The small, pure, sweet faces of the red-headed babies are forever seared in our memory. The mother, the very definition of a lioness, with no hand extended to pull her from the hell she found herself in completely alone, stands before our guilt-filled eyes. Israeli society feels this void acutely, shocked by the unimaginable fate of those who became symbols of Hamas' inhuman evil. As one woman watching the convoy of coffins entering Israel asked – "What did they do to us?" And I ask, "Where was the world when they did this to us?"

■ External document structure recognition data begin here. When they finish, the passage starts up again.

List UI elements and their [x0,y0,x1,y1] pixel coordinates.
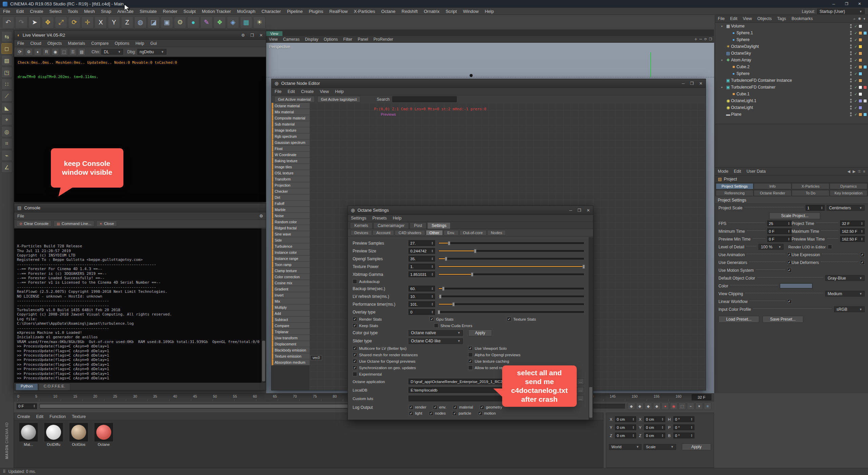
layout-dropdown[interactable]: Startup (User) ▼ [817,8,865,14]
last-tool-icon[interactable]: ✛ [81,16,94,28]
slider[interactable] [438,296,584,297]
settings-subtab[interactable]: Devices [351,230,372,235]
material-item[interactable]: OctDiffu [43,423,64,446]
checkbox[interactable]: ✓ [468,359,473,363]
camera-icon[interactable]: ◉ [52,48,59,56]
float-icon[interactable]: ❐ [250,33,254,38]
menu-item[interactable]: Display [302,37,321,42]
value-input[interactable]: 60.▲▼ [409,286,435,291]
object-tree-item[interactable]: ■ Cube.2 ✓ [715,63,868,70]
object-tree-item[interactable]: ▬ Plane ✓ [715,111,868,118]
view-clipping-dropdown[interactable]: Medium ▼ [825,291,865,297]
node-type-item[interactable]: Turbulence [272,243,310,249]
menu-item[interactable]: Mesh [81,8,98,15]
command-line-button[interactable]: ▤ Command Line... [54,221,94,227]
project-scale-input[interactable]: 1 ▲▼ [806,205,825,211]
checkbox[interactable]: ✓ [787,252,792,257]
tab[interactable]: Key Interpolation [830,190,867,196]
object-tree-item[interactable]: ■ Cube.1 ✓ [715,91,868,97]
project-scale-unit-dropdown[interactable]: Centimeters ▼ [827,205,865,211]
object-tree-item[interactable]: ◉ OctaneLight ✓ [715,104,868,111]
tag-icon[interactable] [859,113,862,116]
checkbox[interactable]: ✓ [468,346,473,350]
stepper[interactable]: ▲▼ [821,206,823,210]
menu-item[interactable]: Gui [147,41,160,46]
slider[interactable] [438,266,584,267]
menu-item[interactable]: Presets [369,216,390,221]
visibility-dots[interactable] [848,24,853,28]
light-icon[interactable]: ☀ [253,16,265,28]
checkbox[interactable]: ✓ [507,317,511,321]
object-tree-item[interactable]: ▤ OctaneSky ✓ [715,50,868,57]
coordinate-input[interactable]: 0 °▲▼ [673,424,694,430]
lock-y-icon[interactable]: Y [108,16,120,28]
clear-console-button[interactable]: ⊘ Clear Console [16,221,52,227]
tab[interactable]: X-Particles [792,183,829,189]
key-position-icon[interactable]: ◆ [628,402,635,410]
load-preset-button[interactable]: Load Preset... [718,316,759,323]
tag-icon[interactable] [859,92,862,96]
visibility-dots[interactable] [848,58,853,62]
close-button[interactable]: ✕ [854,1,865,7]
model-mode-icon[interactable]: ◻ [1,43,12,54]
menu-item[interactable]: X-Particles [351,8,378,15]
checkbox[interactable]: ✓ [353,365,357,370]
menu-item[interactable]: File [0,8,13,15]
move-tool-icon[interactable]: ✥ [42,16,54,28]
enable-check-icon[interactable]: ✓ [853,38,859,42]
node-type-item[interactable]: Side [272,237,310,243]
visibility-dots[interactable] [848,51,853,55]
gear-icon[interactable]: ⚙ [241,33,245,38]
menu-item[interactable]: Objects [44,41,65,46]
coordinate-input[interactable]: 0 cm▲▼ [644,416,665,422]
node-type-item[interactable]: Multiply [272,304,310,310]
enable-check-icon[interactable]: ✓ [853,79,859,82]
menu-item[interactable]: View [266,37,280,42]
folder-icon[interactable]: … [577,396,584,401]
visibility-dots[interactable] [848,106,853,110]
checkbox[interactable]: ✓ [860,252,865,257]
slider[interactable] [438,288,584,289]
marker-icon[interactable]: ▾ [695,402,703,410]
menu-item[interactable]: File [14,214,27,218]
dbg-dropdown[interactable]: ngDebu▼ [137,49,166,55]
node-type-item[interactable]: Rgb spectrum [272,133,310,139]
node-type-item[interactable]: Image tiles [272,164,310,170]
mograph-icon[interactable]: ❖ [214,16,226,28]
material-item[interactable]: Octane [93,423,115,446]
key-rotation-icon[interactable]: ◆ [645,402,652,410]
lod-dropdown[interactable]: 100 % ▼ [758,244,784,250]
stepper[interactable]: ▲▼ [431,242,433,245]
scale-project-button[interactable]: Scale Project... [769,212,820,219]
close-icon[interactable]: ✕ [587,208,590,213]
menu-item[interactable]: Create [14,414,33,419]
object-tree-item[interactable]: ● Sphere ✓ [715,70,868,77]
paint-tool-icon[interactable]: ✎ [200,16,213,28]
checkbox[interactable]: ✓ [353,323,357,328]
live-selection-icon[interactable]: ➤ [28,16,41,28]
settings-titlebar[interactable]: ◎ Octane Settings ─ ❐ ✕ [348,206,593,215]
enable-check-icon[interactable]: ✓ [853,99,859,103]
menu-item[interactable]: Ornatrix [421,8,442,15]
tag-icon[interactable] [859,99,862,103]
color-swatch[interactable] [780,283,812,288]
coordinate-input[interactable]: 0 cm▲▼ [615,424,636,430]
stepper[interactable]: ▲▼ [431,310,433,314]
enable-axis-icon[interactable]: ⌖ [1,114,12,125]
slider[interactable] [438,311,584,313]
film-icon[interactable]: ▤ [78,48,85,56]
enable-check-icon[interactable]: ✓ [853,58,859,62]
viewport-tab[interactable]: View [266,31,282,36]
checkbox[interactable]: ✓ [429,411,433,416]
node-type-item[interactable]: Texture emission [272,353,310,359]
render-picture-viewer-icon[interactable]: ▣ [161,16,173,28]
node-type-item[interactable]: Marble [272,207,310,213]
visibility-dots[interactable] [848,44,853,49]
enable-check-icon[interactable]: ✓ [853,106,859,110]
tag-icon[interactable] [859,45,862,49]
node-type-item[interactable]: Projection [272,182,310,188]
tag-icon[interactable] [863,113,867,116]
maximize-icon[interactable]: ❐ [690,81,694,86]
close-button[interactable]: ✕ Close [96,221,117,227]
tag-icon[interactable] [859,58,862,62]
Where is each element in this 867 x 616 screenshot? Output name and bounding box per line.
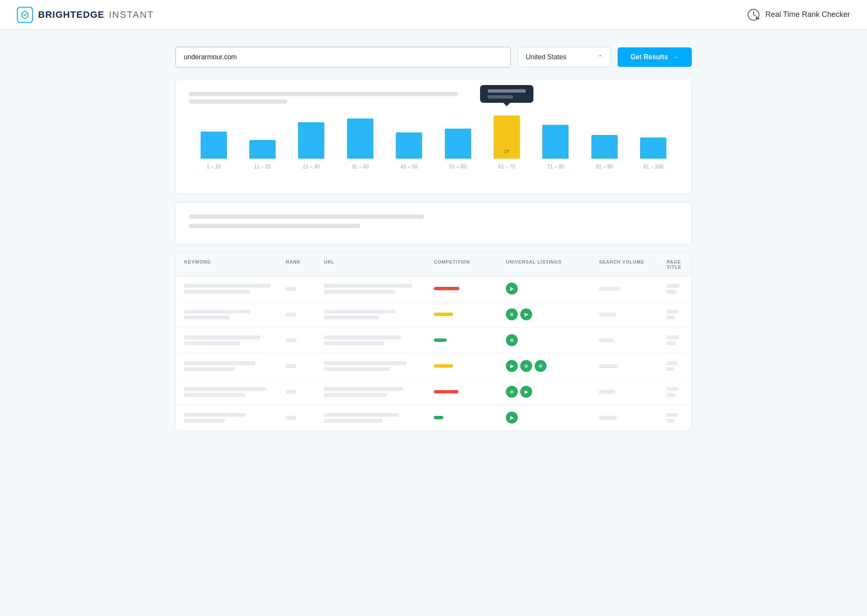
chart-title-line1 — [189, 92, 458, 96]
universal-listing-icon-local: ⊕ — [506, 386, 518, 398]
bar-71–80[interactable] — [542, 125, 569, 159]
cell-rank — [286, 287, 324, 291]
universal-listing-icon-video: ▶ — [506, 283, 518, 294]
table-row: ▶⊕⊕ — [176, 353, 691, 379]
bar-label: 61 – 70 — [498, 164, 515, 170]
country-label: United States — [526, 53, 566, 61]
universal-listing-icon-video: ▶ — [506, 360, 518, 372]
cell-keyword — [184, 387, 286, 397]
logo-icon — [17, 7, 33, 23]
cell-search-volume — [599, 416, 667, 420]
bar-label: 21 – 30 — [303, 164, 320, 170]
universal-listing-icon-video: ▶ — [520, 308, 532, 320]
bar-81–90[interactable] — [591, 135, 618, 159]
cell-keyword — [184, 361, 286, 371]
bar-1–10[interactable] — [201, 132, 227, 159]
header-title: Real Time Rank Checker — [765, 10, 850, 19]
summary-line2 — [189, 224, 360, 228]
table-header: KEYWORD RANK URL COMPETITION UNIVERSAL L… — [176, 253, 691, 276]
rank-checker-icon — [746, 7, 761, 22]
svg-rect-1 — [756, 16, 757, 19]
bar-group-11–20: 11 – 20 — [249, 140, 276, 170]
bar-41–50[interactable] — [396, 132, 422, 159]
cell-url — [324, 284, 434, 294]
table-row: ⊕ — [176, 327, 691, 353]
bar-label: 11 – 20 — [254, 164, 271, 170]
table-row: ▶ — [176, 276, 691, 302]
cell-page-title — [667, 336, 683, 345]
universal-listing-icon-video: ▶ — [520, 386, 532, 398]
cell-keyword — [184, 310, 286, 319]
col-page-title: PAGE TITLE — [667, 259, 683, 270]
main-content: United States ⌃ Get Results → 1 – 1011 –… — [163, 30, 704, 448]
cell-universal-listings: ⊕▶ — [506, 308, 599, 320]
cell-search-volume — [599, 364, 667, 368]
col-url: URL — [324, 259, 434, 270]
country-select[interactable]: United States ⌃ — [518, 47, 611, 67]
bar-21–30[interactable] — [298, 122, 324, 159]
table-row: ⊕▶ — [176, 302, 691, 327]
domain-search-input[interactable] — [175, 47, 511, 68]
svg-rect-2 — [758, 17, 759, 19]
col-search-volume: SEARCH VOLUME — [599, 259, 667, 270]
cell-url — [324, 413, 434, 423]
search-row: United States ⌃ Get Results → — [175, 47, 692, 68]
bar-51–60[interactable] — [445, 129, 471, 159]
cell-rank — [286, 364, 324, 368]
cell-keyword — [184, 284, 286, 294]
bar-label: 91 – 100 — [643, 164, 663, 170]
cell-keyword — [184, 336, 286, 345]
cell-search-volume — [599, 390, 667, 394]
cell-search-volume — [599, 338, 667, 342]
bar-label: 51 – 60 — [450, 164, 467, 170]
cell-page-title — [667, 284, 683, 294]
bar-group-91–100: 91 – 100 — [640, 138, 666, 170]
bar-group-61–70: ☞61 – 70 — [494, 116, 520, 170]
cell-rank — [286, 390, 324, 394]
cell-universal-listings: ⊕▶ — [506, 386, 599, 398]
cell-competition — [434, 416, 506, 419]
cell-competition — [434, 338, 506, 342]
bar-91–100[interactable] — [640, 138, 666, 159]
bar-label: 81 – 90 — [596, 164, 613, 170]
cell-rank — [286, 416, 324, 420]
bar-group-41–50: 41 – 50 — [396, 132, 422, 170]
table-row: ▶ — [176, 405, 691, 430]
header-right: Real Time Rank Checker — [746, 7, 850, 22]
cell-url — [324, 361, 434, 371]
get-results-button[interactable]: Get Results → — [618, 47, 692, 67]
col-keyword: KEYWORD — [184, 259, 286, 270]
cell-page-title — [667, 413, 683, 423]
cell-universal-listings: ▶⊕⊕ — [506, 360, 599, 372]
col-competition: COMPETITION — [434, 259, 506, 270]
chart-title-line2 — [189, 99, 287, 104]
cell-url — [324, 387, 434, 397]
summary-line1 — [189, 214, 424, 219]
bar-group-51–60: 51 – 60 — [445, 129, 471, 170]
bar-31–40[interactable] — [347, 118, 373, 159]
universal-listing-icon-review: ⊕ — [520, 360, 532, 372]
bar-label: 41 – 50 — [400, 164, 417, 170]
universal-listing-icon-local: ⊕ — [535, 360, 547, 372]
cell-url — [324, 310, 434, 319]
table-body: ▶⊕▶⊕▶⊕⊕⊕▶▶ — [176, 276, 691, 430]
chart-title-area — [189, 92, 678, 104]
cell-page-title — [667, 361, 683, 371]
bar-group-21–30: 21 – 30 — [298, 122, 324, 170]
cell-universal-listings: ⊕ — [506, 334, 599, 346]
col-rank: RANK — [286, 259, 324, 270]
cell-competition — [434, 287, 506, 290]
chart-card: 1 – 1011 – 2021 – 3031 – 4041 – 5051 – 6… — [175, 80, 692, 194]
cell-page-title — [667, 310, 683, 319]
bar-group-71–80: 71 – 80 — [542, 125, 569, 170]
table-row: ⊕▶ — [176, 379, 691, 405]
bar-61–70[interactable]: ☞ — [494, 116, 520, 159]
cell-universal-listings: ▶ — [506, 283, 599, 294]
cell-keyword — [184, 413, 286, 423]
header: BRIGHTEDGE INSTANT Real Time Rank Checke… — [0, 0, 867, 30]
cell-competition — [434, 313, 506, 316]
bar-11–20[interactable] — [249, 140, 276, 159]
universal-listing-icon-video: ▶ — [506, 412, 518, 424]
logo-area: BRIGHTEDGE INSTANT — [17, 7, 154, 23]
cell-competition — [434, 390, 506, 393]
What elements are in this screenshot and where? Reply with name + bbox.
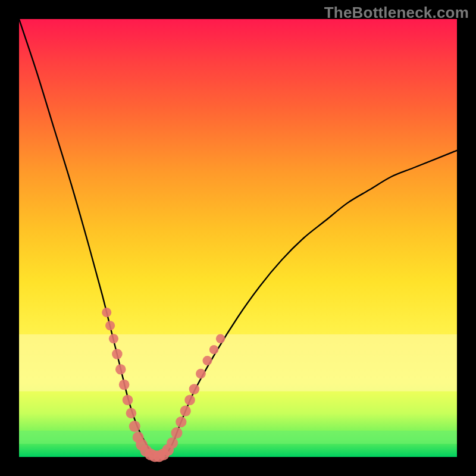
svg-point-25 xyxy=(196,369,206,379)
svg-point-3 xyxy=(105,321,115,330)
svg-point-22 xyxy=(180,406,191,416)
svg-point-23 xyxy=(184,395,195,406)
svg-rect-0 xyxy=(19,334,457,392)
svg-point-28 xyxy=(216,334,225,343)
svg-point-2 xyxy=(102,308,111,317)
svg-point-7 xyxy=(119,380,130,390)
svg-point-19 xyxy=(167,437,178,449)
svg-point-6 xyxy=(115,364,126,375)
svg-point-26 xyxy=(202,356,212,365)
chart-svg xyxy=(19,19,457,457)
svg-rect-1 xyxy=(19,431,457,444)
chart-frame: TheBottleneck.com xyxy=(0,0,476,476)
svg-point-21 xyxy=(176,416,186,427)
svg-point-9 xyxy=(126,408,137,419)
highlight-bands xyxy=(19,334,457,444)
bottleneck-curve xyxy=(19,19,457,459)
svg-point-4 xyxy=(109,334,118,343)
svg-point-27 xyxy=(209,345,218,354)
svg-point-5 xyxy=(112,349,123,359)
plot-area xyxy=(19,19,457,457)
svg-point-20 xyxy=(171,427,182,439)
svg-point-8 xyxy=(123,395,133,406)
svg-point-10 xyxy=(129,421,140,432)
svg-point-24 xyxy=(189,384,200,394)
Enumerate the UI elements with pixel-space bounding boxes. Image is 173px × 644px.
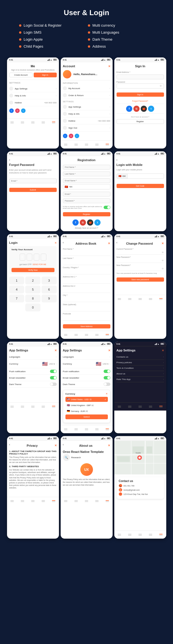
instagram-icon[interactable]: ◎ <box>15 108 20 113</box>
currency-option-gbp[interactable]: 🇬🇧 United Kingdom - GBP / £ <box>65 403 108 408</box>
num-5-button[interactable]: 5 <box>25 286 40 293</box>
facebook-login-button[interactable]: f <box>72 219 79 226</box>
privacy-menu-item[interactable]: Privacy policies › <box>117 360 164 365</box>
close-icon[interactable]: ✕ <box>108 444 110 447</box>
dark-theme-toggle[interactable] <box>50 383 57 386</box>
languages-setting[interactable]: Languages › <box>9 354 57 360</box>
num-4-button[interactable]: 4 <box>9 286 24 293</box>
apple-login-button[interactable]: 🍎 <box>141 106 147 112</box>
menu-item-app-settings[interactable]: App Settings › <box>9 85 57 92</box>
back-arrow-icon[interactable]: ‹ <box>117 158 164 161</box>
nav-search[interactable] <box>74 427 79 432</box>
verify-button[interactable]: Verify Now <box>12 268 54 272</box>
address1-input[interactable] <box>63 279 110 284</box>
rate-app-menu-item[interactable]: Rate This App › <box>117 377 164 382</box>
nav-search[interactable] <box>20 404 25 409</box>
menu-help[interactable]: Help & Info › <box>63 110 110 117</box>
password-input[interactable] <box>119 85 160 87</box>
nav-wishlist[interactable] <box>41 404 46 409</box>
nav-profile[interactable] <box>51 120 56 125</box>
phone-number-input[interactable] <box>128 174 163 178</box>
twitter-icon[interactable]: t <box>75 134 79 138</box>
nav-wishlist[interactable] <box>94 427 99 432</box>
apple-login-button[interactable]: 🍎 <box>87 219 93 226</box>
google-login-button[interactable]: G <box>133 106 140 112</box>
exclusive-toggle[interactable] <box>104 206 110 209</box>
nav-profile[interactable] <box>51 404 56 409</box>
nav-cart[interactable] <box>30 499 35 504</box>
nav-profile[interactable] <box>105 142 110 147</box>
eye-icon[interactable]: 👁 <box>160 85 162 87</box>
back-arrow-icon[interactable]: ‹ <box>117 241 117 244</box>
select-currency-button[interactable]: Select <box>65 414 108 419</box>
signin-submit-button[interactable]: Sign In <box>117 92 164 97</box>
eye-icon[interactable]: 👁 <box>161 259 164 262</box>
push-notification-toggle[interactable] <box>50 370 57 373</box>
num-6-button[interactable]: 6 <box>42 286 57 293</box>
nav-wishlist[interactable] <box>41 499 46 504</box>
terms-menu-item[interactable]: Term & Condition › <box>117 365 164 371</box>
signin-button[interactable]: Sign In <box>34 73 57 77</box>
menu-hotline[interactable]: Hotline +84 000 000 <box>63 117 110 124</box>
state-input[interactable] <box>63 307 110 311</box>
nav-wishlist[interactable] <box>94 499 99 504</box>
num-7-button[interactable]: 7 <box>9 295 24 302</box>
nav-profile[interactable] <box>51 499 56 504</box>
menu-signout[interactable]: Sign Out › <box>63 124 110 131</box>
close-icon[interactable]: ✕ <box>54 241 57 244</box>
back-arrow-icon[interactable]: ‹ <box>9 443 10 446</box>
facebook-icon[interactable]: f <box>9 108 14 113</box>
otp-box-3[interactable] <box>34 254 39 261</box>
nav-wishlist[interactable] <box>41 120 46 125</box>
menu-item-help[interactable]: Help & Info › <box>9 92 57 99</box>
get-code-button[interactable]: Get Code <box>117 184 164 188</box>
city-input[interactable] <box>63 298 110 302</box>
back-arrow-icon[interactable]: ‹ <box>9 158 57 161</box>
menu-item-hotline[interactable]: Hotline +84 900 000 <box>9 99 57 106</box>
num-1-button[interactable]: 1 <box>9 277 24 284</box>
email-input[interactable] <box>63 192 110 196</box>
register-button[interactable]: Register <box>117 119 164 124</box>
back-arrow-icon[interactable]: ‹ <box>63 443 64 446</box>
nav-cart[interactable] <box>138 296 143 302</box>
email-newsletter-toggle[interactable] <box>104 376 110 379</box>
otp-box-1[interactable]: ✕ <box>20 254 25 261</box>
about-menu-item[interactable]: About us › <box>117 371 164 377</box>
nav-profile[interactable] <box>158 404 163 409</box>
dark-theme-toggle[interactable] <box>104 383 110 386</box>
nav-wishlist[interactable] <box>148 296 153 302</box>
save-address-button[interactable]: Save Address <box>63 324 110 328</box>
nav-search[interactable] <box>20 499 25 504</box>
num-0-button[interactable]: 0 <box>25 304 40 311</box>
nav-home[interactable] <box>63 332 68 337</box>
country-input[interactable] <box>63 270 110 274</box>
close-icon[interactable]: ✕ <box>162 349 164 352</box>
nav-search[interactable] <box>74 142 79 147</box>
last-name-input[interactable] <box>63 261 110 265</box>
nav-cart[interactable] <box>30 120 35 125</box>
facebook-icon[interactable]: f <box>63 134 67 138</box>
nav-wishlist[interactable] <box>94 142 99 147</box>
nav-cart[interactable] <box>138 404 143 409</box>
facebook-login-button[interactable]: f <box>126 106 132 112</box>
nav-wishlist[interactable] <box>94 332 99 337</box>
close-modal-icon[interactable]: ✕ <box>106 392 108 395</box>
first-name-input[interactable] <box>63 165 110 170</box>
nav-cart[interactable] <box>138 532 143 537</box>
close-icon[interactable]: ✕ <box>54 349 57 352</box>
address2-input[interactable] <box>63 288 110 293</box>
send-for-me-link[interactable]: SEND FOR ME <box>33 263 46 265</box>
num-2-button[interactable]: 2 <box>25 277 40 284</box>
email-name-input[interactable] <box>63 178 110 183</box>
push-notification-toggle[interactable] <box>104 370 110 373</box>
email-input[interactable] <box>9 179 57 183</box>
save-password-button[interactable]: Save new password <box>117 277 164 282</box>
menu-my-account[interactable]: My Account › <box>63 85 110 92</box>
submit-button[interactable]: Submit <box>9 188 57 192</box>
contacts-menu-item[interactable]: Contacts us › <box>117 354 164 360</box>
close-icon[interactable]: ✕ <box>108 242 110 245</box>
languages-setting[interactable]: Languages › <box>63 354 110 360</box>
postcode-input[interactable] <box>63 316 110 321</box>
currency-setting[interactable]: Currency 🇺🇸 USD $ › <box>63 360 110 368</box>
eye-icon[interactable]: 👁 <box>161 251 164 254</box>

The voids left by Shiri, Ariel, Kfir, and one of Kibbutz Nir Oz's pillars, 84-year-old Oded Lifshitz, should not be unique to Israel's borders but belong to all humanity. The magnitude of such an enormous void, of such great horror, must reverberate – so that every person in every corner of the world carries this emptiness, that fills their eyes with tears mid-day, unannounced, reminding them that more could and should have been done. That it was possible to speak up, to do good. That it was possible to see through well-marketed narratives, to see humans as merely humans, and children as the emblem of purity, innocence, and light.

The world cannot continue spinning as before. In the Middle East – often dismissed by global citizens as a conflict zone "somewhere far away," as playwright Bertolt Brecht liked to write, but in reality, directly affects the world – there is no place for twisted evil, indigestible, nauseating, and anger-inducing beyond bounds, in the form of terrorists who kidnap a mother and children, an elderly grandfather, and sell it to the world as an act of "liberation."
The Middle East, however distant it may seem to you, is a place with human beings, families, and shattered dreams of living in peace, and as global citizens, you have an obligation – no less – to carry the burden of these voids. You have an obligation to force your eyes open to witness the evil that blockbuster horror films couldn't imagine. You have an obligation to scream at the top of your lungs, just like every Israeli, Jew, and their allies who scream about the incomprehensible reality masked by your social pressure and daily trivialities.
Without "but," and without "what about." No well-prepared speech, discussion, or attempt at explanation changes anything. Children were taken captive and returned in coffins. The world did nothing. Hatred for their Jewish identity was greater than doing what was right. Sit with that. Dwell in it. From now on, this void will be in us forever.